The best Christmas present ever
The best Christmas present ever
For most people, a rehabilitation centre at Christmas would be the last place they’d want to be.
For me, seven weeks into my second attempt at recovery from an alcohol addiction, being told my rehabilitation centre would close for two weeks over Christmas was devastating.
I’d tried rehab the year before and had relapsed the moment I got home. I didn’t want that to happen again, so I asked the centre if there was any other option to remain in residential recovery over Christmas.
Someone mentioned The Salvation Army might be able to help. A lady from the Salvos in Canberra got in touch and told me I could stay at their Recovery Services centre.
Looking back, I believe it was a God thing. It was just such a coincidence that the rehab I was at closed for two weeks, and so I ended up at the Salvos.
My whole attitude to recovery changed after that. It was the spiritual side with The Salvation Army that made all the difference. On Tuesday nights they had family night, and if you had family in Canberra they could come in and have dinner with you.
Then afterwards, you had chapel. The way Captain Amanda and Daniel (Ross) preached, the way they brought the Bible to life through the way that they spoke, was really uplifting. I started to reconnect with my childhood faith.
When I got to Canberra Recovery Services it was like a faith renewed, and I’m forever grateful.
I’d lost two marriages due to my addiction, and also my job. I would go to work drunk, and then drink while I was there. I would have alcohol in the car, and I used to sneak out and have a drink. I couldn’t live without it.
But spending Christmas at the Salvos centre, sober, free and safe from temptation, was the best Christmas present I’d ever had.
And it was the start of a wonderful transformation. I slowly learned to take responsibility.
Before, when I was in my addiction, I had no responsibility. I was blaming everyone else, but at the Salvos centre I got better every day.
After spending nearly a year at Canberra Recovery Services Centre, then living for a few months at a Salvation Army transitional housing accommodation service, which kept me connected with chapel and supported by my counsellors, I felt strong enough to return home to Griffith.
The first thing I did was go to the Salvos. I initially stayed in Salvation Army crisis housing in Griffith and I also began working 15 hours a week at the Griffith Family Store, driving the truck, making and picking up deliveries.
I then found my own accommodation and at the end of October I got enrolled as a senior soldier at Griffith Corps.

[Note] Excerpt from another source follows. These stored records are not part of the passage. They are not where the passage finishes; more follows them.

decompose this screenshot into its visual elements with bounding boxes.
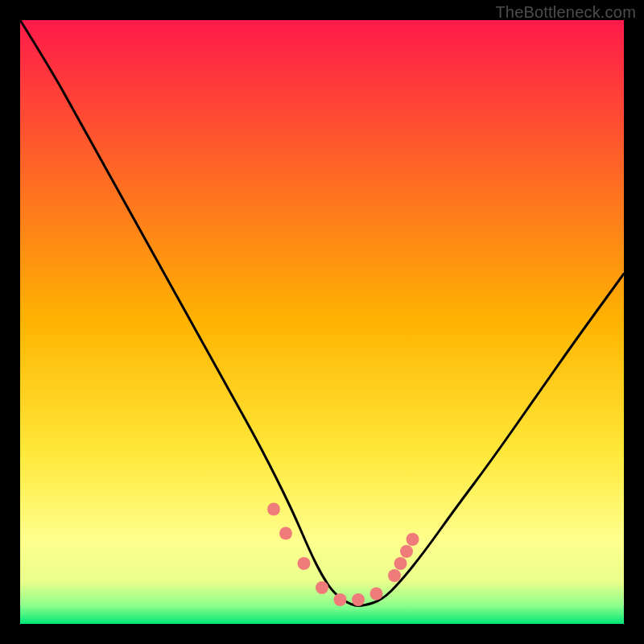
marker-dot [400,545,413,558]
marker-dot [407,533,419,546]
marker-dot [316,581,328,594]
marker-dot [394,557,407,570]
marker-dot [352,593,365,606]
chart-background [20,20,624,624]
marker-dot [334,593,347,606]
marker-dot [267,503,280,516]
marker-dot [388,569,401,582]
marker-dot [298,557,311,570]
marker-dot [370,588,383,601]
chart-frame [20,20,624,624]
plot-svg [20,20,624,624]
watermark-text: TheBottleneck.com [495,3,636,22]
marker-dot [279,527,292,540]
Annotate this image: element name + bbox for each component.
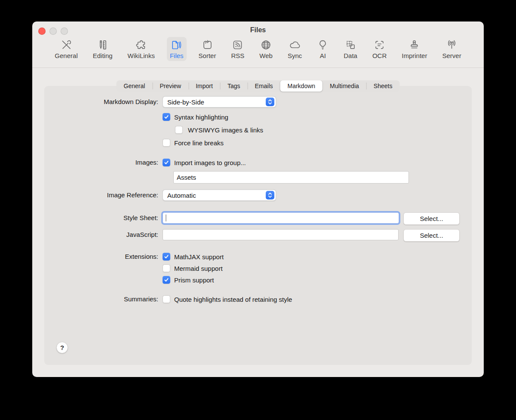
tab-general[interactable]: General — [117, 80, 153, 92]
cloud-icon — [289, 39, 301, 51]
checkbox-mermaid-support[interactable]: Mermaid support — [163, 264, 223, 273]
toolbar-item-ai[interactable]: AI — [314, 37, 332, 61]
globe-icon — [260, 39, 272, 51]
window-title: Files — [32, 26, 484, 34]
toolbar-item-label: Data — [344, 52, 357, 59]
toolbar-item-label: OCR — [372, 52, 387, 59]
toolbar-item-label: RSS — [231, 52, 244, 59]
checkbox-label: Prism support — [174, 276, 214, 284]
style-sheet-select-button[interactable]: Select... — [403, 212, 460, 225]
toolbar-item-general[interactable]: General — [52, 37, 80, 61]
popup-value: Side-by-Side — [167, 98, 204, 106]
checkbox-wysiwyg-images[interactable]: WYSIWYG images & links — [175, 126, 263, 134]
checkbox-quote-highlights[interactable]: Quote highlights instead of retaining st… — [163, 295, 292, 304]
tab-multimedia[interactable]: Multimedia — [322, 80, 366, 92]
stamp-icon — [408, 39, 420, 51]
tab-markdown[interactable]: Markdown — [280, 80, 323, 92]
toolbar-item-files[interactable]: Files — [167, 37, 187, 61]
extensions-label: Extensions: — [32, 253, 158, 261]
toolbar-item-sorter[interactable]: Sorter — [196, 37, 219, 61]
checkbox-label: WYSIWYG images & links — [188, 126, 263, 134]
toolbar-item-server[interactable]: Server — [439, 37, 464, 61]
checkbox-label: Quote highlights instead of retaining st… — [174, 295, 292, 304]
toolbar-item-sync[interactable]: Sync — [285, 37, 305, 61]
checkbox-checked-icon — [163, 276, 170, 284]
markdown-display-label: Markdown Display: — [32, 98, 158, 106]
image-reference-label: Image Reference: — [32, 191, 158, 199]
tab-tags[interactable]: Tags — [220, 80, 248, 92]
help-button[interactable]: ? — [56, 342, 68, 353]
tab-bar: General Preview Import Tags Emails Markd… — [117, 80, 400, 92]
toolbar-item-label: Sync — [288, 52, 302, 59]
style-sheet-field[interactable] — [163, 212, 399, 224]
checkbox-prism-support[interactable]: Prism support — [163, 276, 214, 284]
checkbox-checked-icon — [163, 253, 170, 261]
pen-ruler-icon — [97, 39, 108, 51]
toolbar-item-editing[interactable]: Editing — [90, 37, 116, 61]
lightbulb-icon — [317, 39, 329, 51]
toolbar-item-label: Editing — [93, 52, 113, 59]
checkbox-unchecked-icon — [163, 295, 170, 303]
style-sheet-label: Style Sheet: — [32, 214, 158, 222]
toolbar-separator — [32, 67, 484, 68]
grid-icon — [345, 39, 356, 51]
checkbox-unchecked-icon — [163, 264, 170, 272]
toolbar-item-label: Sorter — [199, 52, 216, 59]
checkbox-mathjax-support[interactable]: MathJAX support — [163, 253, 224, 261]
puzzle-icon — [135, 39, 147, 51]
checkbox-force-line-breaks[interactable]: Force line breaks — [163, 139, 224, 147]
toolbar-item-label: Imprinter — [402, 52, 427, 59]
checkbox-label: Force line breaks — [174, 139, 224, 147]
toolbar-item-web[interactable]: Web — [256, 37, 276, 61]
toolbar-item-wikilinks[interactable]: WikiLinks — [125, 37, 158, 61]
preferences-window: Files General Editing — [32, 21, 484, 377]
antenna-icon — [446, 39, 458, 51]
javascript-field[interactable] — [163, 229, 399, 240]
sorter-icon — [202, 39, 213, 51]
images-label: Images: — [32, 159, 158, 166]
javascript-select-button[interactable]: Select... — [403, 229, 460, 242]
toolbar-item-rss[interactable]: RSS — [228, 37, 247, 61]
images-group-field[interactable] — [173, 171, 409, 184]
toolbar-item-label: Server — [442, 52, 461, 59]
tab-preview[interactable]: Preview — [152, 80, 188, 92]
tab-emails[interactable]: Emails — [247, 80, 280, 92]
toolbar-item-data[interactable]: Data — [341, 37, 360, 61]
toolbar-item-label: Files — [170, 52, 184, 59]
rss-icon — [232, 39, 243, 51]
checkbox-unchecked-icon — [175, 126, 183, 134]
popup-value: Automatic — [167, 192, 196, 199]
markdown-display-popup[interactable]: Side-by-Side — [163, 96, 276, 107]
toolbar-item-label: Web — [259, 52, 273, 59]
toolbar-item-label: WikiLinks — [128, 52, 155, 59]
checkbox-import-images[interactable]: Import images to group... — [163, 159, 246, 167]
checkbox-checked-icon — [163, 113, 170, 121]
preferences-toolbar: General Editing WikiLinks — [32, 37, 484, 67]
screenshot-stage: Files General Editing — [0, 0, 516, 420]
toolbar-item-label: General — [55, 52, 77, 59]
scan-icon — [374, 39, 385, 51]
tab-import[interactable]: Import — [188, 80, 220, 92]
checkbox-label: Syntax highlighting — [174, 113, 228, 121]
checkbox-unchecked-icon — [163, 139, 170, 147]
chevron-up-down-icon — [266, 191, 274, 199]
text-caret — [166, 215, 166, 221]
checkbox-label: Import images to group... — [174, 159, 246, 167]
javascript-label: JavaScript: — [32, 231, 158, 239]
checkbox-syntax-highlighting[interactable]: Syntax highlighting — [163, 113, 228, 121]
toolbar-item-imprinter[interactable]: Imprinter — [399, 37, 430, 61]
summaries-label: Summaries: — [32, 295, 158, 303]
toolbar-item-label: AI — [320, 52, 326, 59]
checkbox-checked-icon — [163, 159, 170, 166]
tools-icon — [61, 39, 72, 51]
chevron-up-down-icon — [266, 98, 274, 106]
checkbox-label: Mermaid support — [174, 264, 223, 273]
documents-icon — [171, 39, 182, 51]
toolbar-item-ocr[interactable]: OCR — [369, 37, 390, 61]
checkbox-label: MathJAX support — [174, 253, 224, 261]
tab-sheets[interactable]: Sheets — [366, 80, 400, 92]
image-reference-popup[interactable]: Automatic — [163, 190, 276, 201]
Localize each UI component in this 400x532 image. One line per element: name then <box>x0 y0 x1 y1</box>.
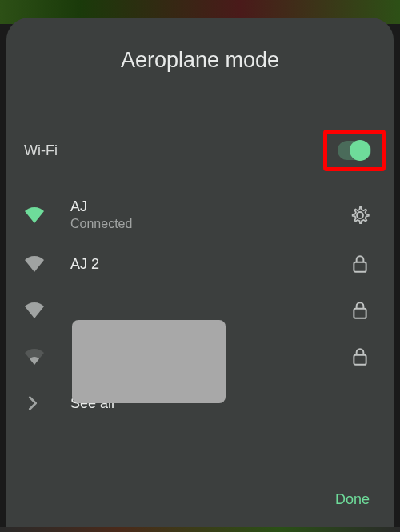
network-status: Connected <box>70 217 344 231</box>
wifi-toggle[interactable] <box>338 141 371 160</box>
panel-title: Aeroplane mode <box>6 48 394 73</box>
svg-rect-0 <box>354 262 366 272</box>
lock-indicator <box>344 254 376 274</box>
network-settings-button[interactable] <box>344 206 376 225</box>
lock-icon <box>352 254 368 274</box>
panel-header: Aeroplane mode <box>6 18 394 118</box>
wifi-signal-icon <box>24 302 56 318</box>
network-info: AJ 2 <box>56 256 344 273</box>
wifi-signal-icon <box>24 349 56 365</box>
chevron-right-icon <box>24 394 56 412</box>
network-info: AJ Connected <box>56 198 344 231</box>
lock-icon <box>352 347 368 366</box>
toggle-thumb <box>350 140 370 161</box>
lock-indicator <box>344 347 376 366</box>
wifi-network-item[interactable]: AJ 2 <box>6 241 394 287</box>
wifi-signal-icon <box>24 256 56 272</box>
panel-footer: Done <box>6 470 394 532</box>
wallpaper-peek-bottom <box>0 527 400 532</box>
svg-rect-1 <box>354 309 366 318</box>
gear-icon <box>350 206 370 225</box>
lock-icon <box>352 301 368 320</box>
wifi-toggle-container <box>331 134 378 166</box>
wifi-network-item[interactable]: AJ Connected <box>6 189 394 241</box>
redacted-overlay <box>72 320 226 403</box>
wifi-toggle-row: Wi-Fi <box>6 118 394 182</box>
network-name: AJ 2 <box>70 256 344 273</box>
svg-rect-2 <box>354 355 366 365</box>
wifi-signal-icon <box>24 207 56 223</box>
lock-indicator <box>344 301 376 320</box>
network-name: AJ <box>70 198 344 215</box>
quick-settings-panel: Aeroplane mode Wi-Fi AJ Connected <box>6 18 394 532</box>
done-button[interactable]: Done <box>335 491 370 508</box>
wifi-label: Wi-Fi <box>24 142 58 159</box>
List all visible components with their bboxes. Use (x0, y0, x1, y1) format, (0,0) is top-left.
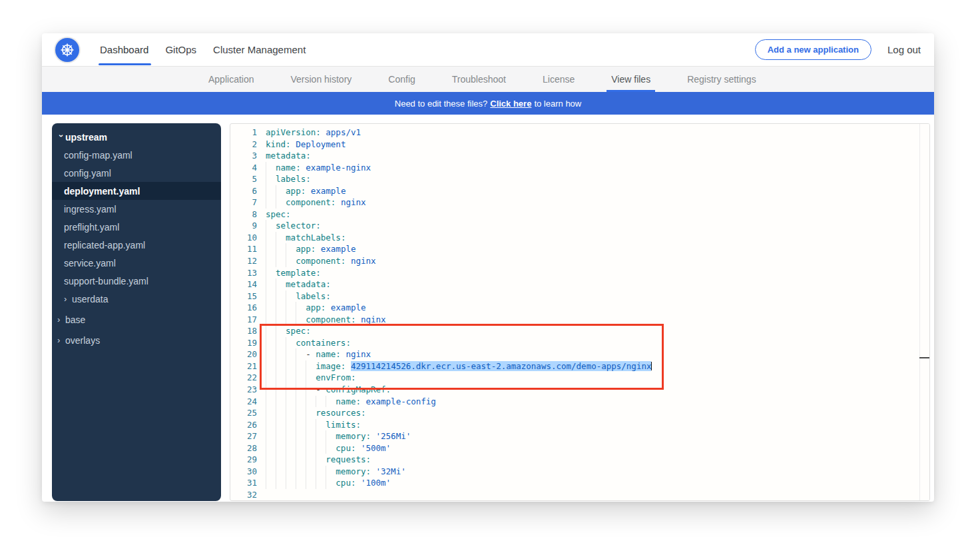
code-line-8[interactable]: 8spec: (230, 209, 929, 221)
code-line-12[interactable]: 12component: nginx (230, 255, 929, 267)
code-line-19[interactable]: 19containers: (230, 337, 929, 349)
code-line-30[interactable]: 30memory: '32Mi' (230, 466, 929, 478)
indent-guide (266, 384, 276, 396)
indent-guide (266, 396, 276, 408)
code-line-5[interactable]: 5labels: (230, 173, 929, 185)
token: cpu: (336, 478, 356, 488)
indent-guide (276, 454, 286, 466)
code-line-25[interactable]: 25resources: (230, 407, 929, 419)
indent-guide (266, 232, 276, 244)
banner-click-here-link[interactable]: Click here (490, 99, 531, 109)
line-number: 6 (230, 185, 257, 197)
indent-guide (276, 243, 286, 255)
chevron-right-icon[interactable]: › (57, 314, 65, 324)
code-text: resources: (257, 407, 366, 419)
code-line-24[interactable]: 24name: example-config (230, 396, 929, 408)
indent-guide (296, 454, 306, 466)
token: nginx (341, 349, 371, 359)
code-line-6[interactable]: 6app: example (230, 185, 929, 197)
nav-tab-cluster-management[interactable]: Cluster Management (213, 33, 306, 66)
file-tree-item-service-yaml[interactable]: service.yaml (52, 254, 221, 272)
logout-link[interactable]: Log out (887, 44, 921, 55)
code-line-7[interactable]: 7component: nginx (230, 197, 929, 209)
subnav-tab-license[interactable]: License (543, 67, 575, 92)
code-line-20[interactable]: 20- name: nginx (230, 348, 929, 360)
code-line-9[interactable]: 9selector: (230, 220, 929, 232)
indent-guide (266, 290, 276, 302)
subnav-tab-version-history[interactable]: Version history (291, 67, 352, 92)
subnav-tab-application[interactable]: Application (208, 67, 254, 92)
file-tree-item-overlays[interactable]: ›overlays (52, 331, 221, 349)
indent-guide (286, 477, 296, 489)
code-line-28[interactable]: 28cpu: '500m' (230, 442, 929, 454)
indent-guide (266, 173, 276, 185)
file-tree-item-userdata[interactable]: ›userdata (52, 290, 221, 308)
subnav-tab-troubleshoot[interactable]: Troubleshoot (452, 67, 506, 92)
code-line-3[interactable]: 3metadata: (230, 150, 929, 162)
file-tree-item-ingress-yaml[interactable]: ingress.yaml (52, 200, 221, 218)
kubernetes-logo-icon (55, 38, 79, 62)
code-line-10[interactable]: 10matchLabels: (230, 232, 929, 244)
code-line-32[interactable]: 32 (230, 489, 929, 501)
file-tree-item-support-bundle-yaml[interactable]: support-bundle.yaml (52, 272, 221, 290)
indent-guide (296, 314, 306, 326)
indent-guide (296, 442, 306, 454)
indent-guide (266, 267, 276, 279)
code-line-27[interactable]: 27memory: '256Mi' (230, 430, 929, 442)
nav-tab-gitops[interactable]: GitOps (165, 33, 196, 66)
file-tree-item-replicated-app-yaml[interactable]: replicated-app.yaml (52, 236, 221, 254)
chevron-right-icon[interactable]: › (57, 335, 65, 345)
code-line-4[interactable]: 4name: example-nginx (230, 162, 929, 174)
indent-guide (266, 325, 276, 337)
token: app: (296, 244, 316, 254)
add-application-button[interactable]: Add a new application (755, 39, 871, 60)
code-line-2[interactable]: 2kind: Deployment (230, 139, 929, 151)
code-line-22[interactable]: 22envFrom: (230, 372, 929, 384)
token: name: (316, 349, 341, 359)
indent-guide (286, 243, 296, 255)
file-tree-item-base[interactable]: ›base (52, 310, 221, 328)
subnav-tab-config[interactable]: Config (388, 67, 415, 92)
subnav-tab-view-files[interactable]: View files (611, 67, 650, 92)
code-line-1[interactable]: 1apiVersion: apps/v1 (230, 127, 929, 139)
indent-guide (326, 396, 336, 408)
token: spec: (286, 326, 311, 336)
file-tree-item-config-yaml[interactable]: config.yaml (52, 164, 221, 182)
nav-tab-dashboard[interactable]: Dashboard (100, 33, 148, 66)
selected-text: 429114214526.dkr.ecr.us-east-2.amazonaws… (351, 361, 652, 371)
code-line-13[interactable]: 13template: (230, 267, 929, 279)
code-line-11[interactable]: 11app: example (230, 243, 929, 255)
code-text: memory: '256Mi' (257, 430, 411, 442)
chevron-right-icon[interactable]: › (64, 294, 72, 304)
file-tree-item-preflight-yaml[interactable]: preflight.yaml (52, 218, 221, 236)
code-line-18[interactable]: 18spec: (230, 325, 929, 337)
code-line-14[interactable]: 14metadata: (230, 278, 929, 290)
code-line-31[interactable]: 31cpu: '100m' (230, 477, 929, 489)
file-tree-item-upstream[interactable]: ›upstream (52, 128, 221, 146)
code-line-23[interactable]: 23- configMapRef: (230, 384, 929, 396)
token: cpu: (336, 443, 356, 453)
yaml-editor[interactable]: 1apiVersion: apps/v12kind: Deployment3me… (230, 123, 930, 501)
indent-guide (266, 314, 276, 326)
view-files-content: ›upstreamconfig-map.yamlconfig.yamldeplo… (42, 115, 934, 502)
code-line-16[interactable]: 16app: example (230, 302, 929, 314)
indent-guide (266, 278, 276, 290)
indent-guide (316, 454, 326, 466)
chevron-down-icon[interactable]: › (57, 135, 67, 143)
code-line-15[interactable]: 15labels: (230, 290, 929, 302)
file-tree-item-deployment-yaml[interactable]: deployment.yaml (52, 182, 221, 200)
token: nginx (346, 256, 375, 266)
line-number: 28 (230, 442, 257, 454)
code-line-26[interactable]: 26limits: (230, 419, 929, 431)
indent-guide (296, 396, 306, 408)
code-line-29[interactable]: 29requests: (230, 454, 929, 466)
indent-guide (296, 430, 306, 442)
line-number: 3 (230, 150, 257, 162)
indent-guide (266, 430, 276, 442)
code-line-21[interactable]: 21image: 429114214526.dkr.ecr.us-east-2.… (230, 360, 929, 372)
subnav-tab-registry-settings[interactable]: Registry settings (687, 67, 756, 92)
file-tree-item-config-map-yaml[interactable]: config-map.yaml (52, 146, 221, 164)
editor-overview-ruler[interactable] (919, 124, 929, 500)
banner-text-suffix: to learn how (534, 99, 581, 109)
code-line-17[interactable]: 17component: nginx (230, 314, 929, 326)
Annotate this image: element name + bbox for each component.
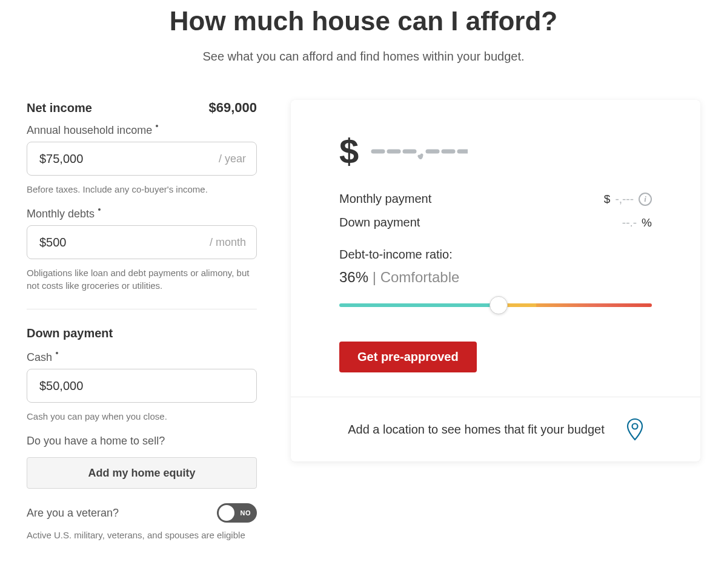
- home-to-sell-question: Do you have a home to sell?: [27, 435, 257, 448]
- price-placeholder: [371, 140, 468, 162]
- down-payment-pct-unit: %: [642, 216, 652, 230]
- net-income-value: $69,000: [208, 100, 257, 116]
- down-payment-pct-value: --.-: [622, 216, 637, 230]
- dti-separator: |: [368, 269, 380, 285]
- section-divider: [27, 309, 257, 309]
- price-currency: $: [339, 134, 359, 169]
- info-dot-icon[interactable]: [56, 352, 58, 354]
- cash-label: Cash: [27, 351, 257, 364]
- dti-label: Debt-to-income ratio:: [339, 248, 652, 262]
- results-card: $: [291, 100, 700, 461]
- affordability-form: Net income $69,000 Annual household inco…: [27, 100, 257, 541]
- toggle-knob-icon: [219, 505, 234, 521]
- down-payment-pct-label: Down payment: [339, 216, 420, 230]
- page-subtitle: See what you can afford and find homes w…: [27, 50, 700, 64]
- add-home-equity-button[interactable]: Add my home equity: [27, 457, 257, 489]
- veteran-help: Active U.S. military, veterans, and spou…: [27, 529, 257, 541]
- page-title: How much house can I afford?: [27, 6, 700, 36]
- cash-label-text: Cash: [27, 351, 52, 364]
- info-icon[interactable]: i: [639, 193, 652, 206]
- info-dot-icon[interactable]: [98, 208, 101, 211]
- annual-income-help: Before taxes. Include any co-buyer's inc…: [27, 183, 257, 196]
- monthly-debts-label-text: Monthly debts: [27, 208, 95, 220]
- monthly-payment-label: Monthly payment: [339, 192, 431, 206]
- monthly-payment-currency: $: [604, 193, 611, 206]
- dti-slider[interactable]: [339, 299, 652, 311]
- monthly-debts-label: Monthly debts: [27, 208, 257, 220]
- dti-status: Comfortable: [380, 269, 460, 285]
- dti-percent: 36%: [339, 269, 368, 285]
- veteran-toggle[interactable]: NO: [217, 503, 257, 523]
- get-pre-approved-button[interactable]: Get pre-approved: [339, 342, 477, 372]
- veteran-question: Are you a veteran?: [27, 507, 119, 520]
- svg-point-6: [632, 424, 637, 429]
- dti-value-row: 36% | Comfortable: [339, 269, 652, 286]
- down-payment-heading: Down payment: [27, 326, 257, 340]
- monthly-debts-help: Obligations like loan and debt payments …: [27, 266, 257, 292]
- annual-income-input[interactable]: [27, 142, 257, 176]
- cash-help: Cash you can pay when you close.: [27, 410, 257, 423]
- monthly-payment-value: -,---: [615, 193, 634, 206]
- info-dot-icon[interactable]: [156, 125, 158, 127]
- cash-input[interactable]: [27, 369, 257, 403]
- location-prompt: Add a location to see homes that fit you…: [348, 423, 605, 437]
- slider-handle[interactable]: [490, 296, 508, 314]
- net-income-heading: Net income: [27, 101, 92, 115]
- monthly-debts-input[interactable]: [27, 225, 257, 259]
- toggle-state-label: NO: [241, 509, 251, 517]
- annual-income-label: Annual household income: [27, 124, 257, 137]
- annual-income-label-text: Annual household income: [27, 124, 152, 137]
- map-pin-icon[interactable]: [626, 418, 643, 441]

The feeling of freedom from not having to feed my addiction is amazing.
I’ve made new friends and reconnected with old ones, and I’m looking forward to undertaking further study in the community services sector so that I can give back to others, just as God, through The Salvation Army, has given me so much.
And I’ll never forget the best Christmas present I've ever received – when I got to spend Christmas Day at a Salvation Army Recovery Services centre.